SIR: Nigerian university students have been at home for over about eight months now. First, the COVID-19 pandemic struck and forced higher institutions to shut down in March. The unfortunate unavailability of digital learning systems in several public higher institutions across the country coupled with poor and expensive internet access and inconsistent power supply meant that students had to stay back until it was safe to resume.
But as the country returns to full operations, students of these institutions have had their hopes of resumption dashed by the current disagreement between the Academic Staff Union of Universities (ASUU) and the federal government. This prolonged stay at home is not only dangerous for millions of students at home but also bad for the country. If the Buhari administration is indeed concerned about the future of this country, then they should fast track the resolution of the ASUU crisis and get the students back to school immediately.
Everyone knows that children of a majority of Nigerian politicians attend foreign schools and those that don’t, attend private institutions in Nigeria. This means that they do not feel the brunt of this unending stay at home. But our politicians cares a bit about the future of this country, they should make frantic efforts to resolve the ASUU strike because if otherwise, the consequences will be grievous.

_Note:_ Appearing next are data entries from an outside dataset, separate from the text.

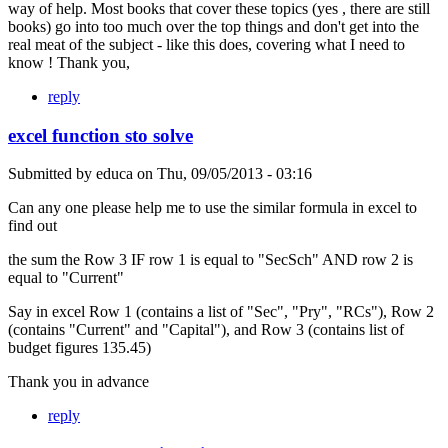
way of help. Most books that cover these topics (yes , there are still
books) go into too much over the top things and don't get into the
real meat of the subject - like this does, covering what I need to
know ! Thank you,
reply
excel function sto solve
Submitted by
educa
on
Thu, 09/05/2013 - 03:16
Can any one please help me to use the similar formula in excel to
find out
the sum the Row 3 IF row 1 is equal to "SecSch" AND row 2 is
equal to "Current"
Say in excel Row 1 (contains a list of "Sec", "Pry", "RCs"), Row 2
(contains "Current" and "Capital"), and Row 3 (contains list of
budget figures 135.45)
Thank you in advance
reply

Worse, the prolonging the resumption could push more students into the dire situation of taking risky and dangerous occupations or even taking up arms. After all, as the agelong saying goes, an idle hand is the devil’s workshop. There are also gender implications to this unnecessary delay in students’ education. Many female students could fall victim of unwanted pregnancies which could, in turn, disrupt their education and also affect their chances of getting good jobs.
The trend of constant disruption in learning is also not good for the students and employability. While some can learn and acquire one or two skills for the duration of their stay at home, the majority are unable to and end up losing interest in education. Their disinterests may, therefore, force them to drop out or look for alternative sources of wealth creation, sometimes illegally. This coupled with the fact that Nigerian universities hardly prepare their students for the labour market is disastrous for Nigeria’s human capital development.
Rather than boast of providing opportunities like N-Power and other menial jobs for Nigerian youths in the name of empowerment, the government needs to focus more on providing an enabling environment for students and youths to thrive. This starts with meeting ASUU’s demands, resolving the strike and ensuring a smooth and uninterrupted learning experience for Nigerian students.